Often times dividend companies are a great way for investors to bring in extra income. However, one important fact for investors to remember is a dividend may not make up for a losing company. This may seem fundamental, but the truth is some investors get swooned over by a high yielding dividend and realize after the fact the dividend did not make up for losses in share price. Another possibility to keep in mind is some companies raise the dividend in order to, in theory, keep the share price moving upwards; of course often times this does not work. With that said there are many dividend companies that continue to grow quarter over quarter and year over year. These are the companies investors need to get there hands on.
Due to investor sentiment declining, I will begin with five of the better growth companies with a strong dividend over the past year. Throughout this article it will be important, for comparison reasons, to remember the Dow Jones has risen 18.8%, Nasdaq 21% and the S&P 500 about 19.1% over the past year.
Five Dividend Growth Winners
1) Caterpillar (CAT) has not only seen strong growth over the past year, but also throughout the history of the company. Over the past year Caterpillar has returned about 59% including the four past dividends. This has been due to continuously strong quarters, which keep the share price from falling back down. However, recent events have caused Caterpillar's share price to fall almost 14%. This pullback, along with a two cent dividend raise, makes Caterpillar look appealing. One thing that has helped Caterpillar continuously cruise through soft patches in the economy is the fact that Caterpillar provides supplies worldwide. Therefore as long as a handful of countries are prospering and requesting machinery and construction products, Caterpillar will prevail.

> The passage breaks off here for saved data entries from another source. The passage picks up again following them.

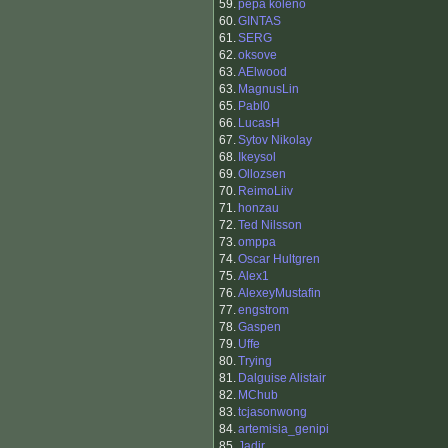
59.
pepa koleno
60.
GINTAS
61.
SERG
62.
oksove
63.
AElwood
63.
MagnusLin
65.
Pabl0
66.
LucasH
67.
Sytov Nikolay
68.
Ikeysol
69.
Ollozsen
70.
ReimoLiiv
71.
honzau
72.
Ted Nilsson
73.
omppa
74.
Oscar Hultgren
75.
Alex1
76.
AlexeyMustafin
77.
engstrom
78.
Gaspen
79.
Uffe
80.
Trying
81.
Dalguise Alistair
82.
MChub
83.
tcjasonwong
84.
artemisia_genipi
85.
Jadir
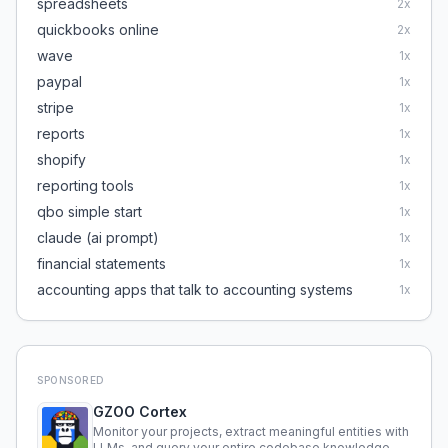
spreadsheets
2
x
quickbooks online
2
x
wave
1
x
paypal
1
x
stripe
1
x
reports
1
x
shopify
1
x
reporting tools
1
x
qbo simple start
1
x
claude (ai prompt)
1
x
financial statements
1
x
accounting apps that talk to accounting systems
1
x
SPONSORED
GZOO Cortex
Monitor your projects, extract meaningful entities with
LLMs, and query your entire codebase knowledge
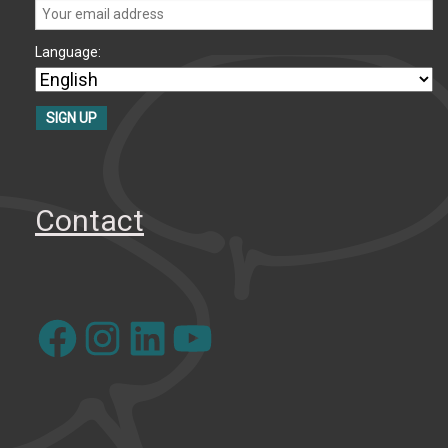
Language:
Contact
Facebook
Instagram
LinkedIn
YouTube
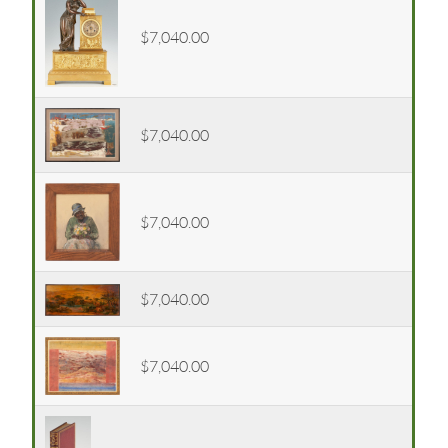
$7,040.00
$7,040.00
$7,040.00
$7,040.00
$7,040.00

The history of Caterpillar's dividend is very strong as the company usually raises the dividend on an almost yearly basis. This is good for investors because currently the dividend is very miniscule when compared to the share price; and continuous increases may make the dividend more worthwhile. Currently the 46 cent per share dividend is about 0.46% per quarter and about 1.84% per year; if the share price stays at 100 the rest of the year. This is not a very satisfying dividend, however Caterpillar has returned enough to investors via the share price to keep shareholders satisfied. According to the split adjusted dividends, Caterpillar has never decreased the dividend. In 1996 the dividend was $0.0875 and Caterpillar has slowly increased the dividend to the $0.46 per share level that is scheduled to be dispersed on August 20.
The continuous growth in dividend and share price means Caterpillar is a great company to pick up for the long term on any major pullback. Since Caterpillar has strong resistance right now at the 95-96 level, the closer to this region the share price gets the more reason for investors to take a position.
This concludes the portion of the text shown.